BEGIN

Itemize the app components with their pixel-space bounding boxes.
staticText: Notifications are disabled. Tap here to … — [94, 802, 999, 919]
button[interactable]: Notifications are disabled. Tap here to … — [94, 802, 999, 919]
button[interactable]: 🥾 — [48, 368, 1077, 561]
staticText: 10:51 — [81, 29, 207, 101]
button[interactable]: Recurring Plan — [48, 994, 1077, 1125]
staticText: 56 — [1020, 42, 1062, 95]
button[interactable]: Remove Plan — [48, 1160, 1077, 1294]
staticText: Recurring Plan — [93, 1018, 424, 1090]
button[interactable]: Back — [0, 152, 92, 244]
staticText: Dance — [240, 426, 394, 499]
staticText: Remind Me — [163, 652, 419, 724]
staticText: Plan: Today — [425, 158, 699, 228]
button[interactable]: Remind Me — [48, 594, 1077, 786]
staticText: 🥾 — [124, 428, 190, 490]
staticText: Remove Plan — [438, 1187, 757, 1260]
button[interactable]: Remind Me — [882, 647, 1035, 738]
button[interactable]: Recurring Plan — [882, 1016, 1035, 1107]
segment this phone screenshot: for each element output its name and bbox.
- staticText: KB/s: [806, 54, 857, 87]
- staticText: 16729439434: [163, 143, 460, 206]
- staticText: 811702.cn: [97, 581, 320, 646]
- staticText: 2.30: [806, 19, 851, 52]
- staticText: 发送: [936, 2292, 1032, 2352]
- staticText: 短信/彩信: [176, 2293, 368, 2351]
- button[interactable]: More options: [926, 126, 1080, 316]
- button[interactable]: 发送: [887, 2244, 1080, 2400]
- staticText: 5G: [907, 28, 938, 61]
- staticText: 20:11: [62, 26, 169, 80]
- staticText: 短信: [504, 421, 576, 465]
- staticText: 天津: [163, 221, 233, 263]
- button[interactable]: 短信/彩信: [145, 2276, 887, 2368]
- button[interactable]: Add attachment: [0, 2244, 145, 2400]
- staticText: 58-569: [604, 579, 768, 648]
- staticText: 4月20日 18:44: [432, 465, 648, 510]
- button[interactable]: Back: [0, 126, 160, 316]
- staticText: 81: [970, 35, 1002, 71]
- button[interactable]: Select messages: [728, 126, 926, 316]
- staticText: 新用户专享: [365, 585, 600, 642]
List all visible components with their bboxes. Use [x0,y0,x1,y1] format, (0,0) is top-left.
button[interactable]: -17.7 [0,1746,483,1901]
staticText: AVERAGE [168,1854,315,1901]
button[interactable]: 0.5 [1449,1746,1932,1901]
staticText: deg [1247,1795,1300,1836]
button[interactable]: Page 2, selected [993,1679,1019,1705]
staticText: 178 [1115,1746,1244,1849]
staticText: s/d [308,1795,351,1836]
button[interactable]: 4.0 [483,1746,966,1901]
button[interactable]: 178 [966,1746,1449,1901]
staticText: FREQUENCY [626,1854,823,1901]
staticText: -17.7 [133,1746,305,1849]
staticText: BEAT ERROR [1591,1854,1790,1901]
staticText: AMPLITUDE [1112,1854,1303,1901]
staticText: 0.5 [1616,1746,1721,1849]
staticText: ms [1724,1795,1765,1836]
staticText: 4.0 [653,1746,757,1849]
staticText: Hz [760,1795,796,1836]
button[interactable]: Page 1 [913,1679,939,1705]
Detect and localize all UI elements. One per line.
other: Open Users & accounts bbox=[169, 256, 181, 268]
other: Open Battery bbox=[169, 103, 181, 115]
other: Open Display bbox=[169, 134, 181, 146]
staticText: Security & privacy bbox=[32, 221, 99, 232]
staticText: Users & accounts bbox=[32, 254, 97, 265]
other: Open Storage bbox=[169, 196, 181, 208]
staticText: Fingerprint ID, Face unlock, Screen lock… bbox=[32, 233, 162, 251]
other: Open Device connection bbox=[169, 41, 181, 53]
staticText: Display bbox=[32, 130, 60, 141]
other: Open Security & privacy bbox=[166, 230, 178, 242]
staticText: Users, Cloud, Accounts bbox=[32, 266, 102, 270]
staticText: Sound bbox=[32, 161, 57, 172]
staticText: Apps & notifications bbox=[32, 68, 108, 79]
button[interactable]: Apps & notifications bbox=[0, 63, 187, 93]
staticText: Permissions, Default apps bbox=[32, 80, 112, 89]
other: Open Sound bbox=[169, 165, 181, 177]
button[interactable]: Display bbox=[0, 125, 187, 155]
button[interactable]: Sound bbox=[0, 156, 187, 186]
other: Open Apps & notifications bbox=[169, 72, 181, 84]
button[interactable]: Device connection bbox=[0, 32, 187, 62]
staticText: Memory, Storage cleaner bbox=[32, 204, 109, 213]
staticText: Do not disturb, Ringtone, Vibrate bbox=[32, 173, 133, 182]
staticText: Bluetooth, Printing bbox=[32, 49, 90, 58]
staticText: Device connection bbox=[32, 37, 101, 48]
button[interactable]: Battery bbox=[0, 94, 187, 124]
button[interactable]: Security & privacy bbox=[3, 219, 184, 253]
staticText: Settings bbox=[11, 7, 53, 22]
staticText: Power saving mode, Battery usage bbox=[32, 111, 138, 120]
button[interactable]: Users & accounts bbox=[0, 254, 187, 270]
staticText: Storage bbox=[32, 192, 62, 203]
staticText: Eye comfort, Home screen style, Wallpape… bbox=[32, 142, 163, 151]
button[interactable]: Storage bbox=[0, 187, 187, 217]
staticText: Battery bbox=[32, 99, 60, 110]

END

[Problem requirements] The entries above must be output exactly, with every line preserved.

[Exercise output]
Itemize the app components with their pixel-space bounding boxes.
staticText: Notifications are disabled. Tap here to … — [94, 802, 999, 919]
button[interactable]: Notifications are disabled. Tap here to … — [94, 802, 999, 919]
button[interactable]: 🥾 — [48, 368, 1077, 561]
staticText: 10:51 — [81, 29, 207, 101]
button[interactable]: Recurring Plan — [48, 994, 1077, 1125]
staticText: 56 — [1020, 42, 1062, 95]
button[interactable]: Remove Plan — [48, 1160, 1077, 1294]
staticText: Recurring Plan — [93, 1018, 424, 1090]
button[interactable]: Back — [0, 152, 92, 244]
staticText: Dance — [240, 426, 394, 499]
staticText: Remind Me — [163, 652, 419, 724]
staticText: Plan: Today — [425, 158, 699, 228]
button[interactable]: Remind Me — [48, 594, 1077, 786]
staticText: 🥾 — [124, 428, 190, 490]
staticText: Remove Plan — [438, 1187, 757, 1260]
button[interactable]: Remind Me — [882, 647, 1035, 738]
button[interactable]: Recurring Plan — [882, 1016, 1035, 1107]
segment this phone screenshot: for each element output its name and bbox.
- staticText: KB/s: [806, 54, 857, 87]
- staticText: 16729439434: [163, 143, 460, 206]
- staticText: 811702.cn: [97, 581, 320, 646]
- staticText: 2.30: [806, 19, 851, 52]
- staticText: 发送: [936, 2292, 1032, 2352]
- staticText: 短信/彩信: [176, 2293, 368, 2351]
- button[interactable]: More options: [926, 126, 1080, 316]
- button[interactable]: 发送: [887, 2244, 1080, 2400]
- staticText: 5G: [907, 28, 938, 61]
- staticText: 20:11: [62, 26, 169, 80]
- staticText: 短信: [504, 421, 576, 465]
- staticText: 天津: [163, 221, 233, 263]
- button[interactable]: 短信/彩信: [145, 2276, 887, 2368]
- button[interactable]: Add attachment: [0, 2244, 145, 2400]
- staticText: 58-569: [604, 579, 768, 648]
- staticText: 4月20日 18:44: [432, 465, 648, 510]
- button[interactable]: Back: [0, 126, 160, 316]
- staticText: 81: [970, 35, 1002, 71]
- button[interactable]: Select messages: [728, 126, 926, 316]
- staticText: 新用户专享: [365, 585, 600, 642]
List all visible components with their bboxes. Use [x0,y0,x1,y1] format, (0,0) is top-left.
button[interactable]: -17.7 [0,1746,483,1901]
staticText: AVERAGE [168,1854,315,1901]
button[interactable]: 0.5 [1449,1746,1932,1901]
staticText: deg [1247,1795,1300,1836]
button[interactable]: Page 2, selected [993,1679,1019,1705]
staticText: 178 [1115,1746,1244,1849]
staticText: s/d [308,1795,351,1836]
button[interactable]: 4.0 [483,1746,966,1901]
button[interactable]: 178 [966,1746,1449,1901]
staticText: FREQUENCY [626,1854,823,1901]
staticText: -17.7 [133,1746,305,1849]
staticText: BEAT ERROR [1591,1854,1790,1901]
staticText: AMPLITUDE [1112,1854,1303,1901]
staticText: 0.5 [1616,1746,1721,1849]
staticText: ms [1724,1795,1765,1836]
staticText: 4.0 [653,1746,757,1849]
staticText: Hz [760,1795,796,1836]
button[interactable]: Page 1 [913,1679,939,1705]
Detect and localize all UI elements. One per line.
other: Open Users & accounts bbox=[169, 256, 181, 268]
other: Open Battery bbox=[169, 103, 181, 115]
other: Open Display bbox=[169, 134, 181, 146]
staticText: Security & privacy bbox=[32, 221, 99, 232]
staticText: Users & accounts bbox=[32, 254, 97, 265]
other: Open Storage bbox=[169, 196, 181, 208]
staticText: Fingerprint ID, Face unlock, Screen lock… bbox=[32, 233, 162, 251]
other: Open Device connection bbox=[169, 41, 181, 53]
staticText: Display bbox=[32, 130, 60, 141]
other: Open Security & privacy bbox=[166, 230, 178, 242]
staticText: Users, Cloud, Accounts bbox=[32, 266, 102, 270]
staticText: Sound bbox=[32, 161, 57, 172]
staticText: Apps & notifications bbox=[32, 68, 108, 79]
button[interactable]: Apps & notifications bbox=[0, 63, 187, 93]
staticText: Permissions, Default apps bbox=[32, 80, 112, 89]
other: Open Sound bbox=[169, 165, 181, 177]
button[interactable]: Display bbox=[0, 125, 187, 155]
button[interactable]: Sound bbox=[0, 156, 187, 186]
other: Open Apps & notifications bbox=[169, 72, 181, 84]
button[interactable]: Device connection bbox=[0, 32, 187, 62]
staticText: Memory, Storage cleaner bbox=[32, 204, 109, 213]
staticText: Do not disturb, Ringtone, Vibrate bbox=[32, 173, 133, 182]
staticText: Bluetooth, Printing bbox=[32, 49, 90, 58]
staticText: Device connection bbox=[32, 37, 101, 48]
button[interactable]: Battery bbox=[0, 94, 187, 124]
button[interactable]: Security & privacy bbox=[3, 219, 184, 253]
staticText: Settings bbox=[11, 7, 53, 22]
staticText: Power saving mode, Battery usage bbox=[32, 111, 138, 120]
button[interactable]: Users & accounts bbox=[0, 254, 187, 270]
staticText: Storage bbox=[32, 192, 62, 203]
staticText: Eye comfort, Home screen style, Wallpape… bbox=[32, 142, 163, 151]
button[interactable]: Storage bbox=[0, 187, 187, 217]
staticText: Battery bbox=[32, 99, 60, 110]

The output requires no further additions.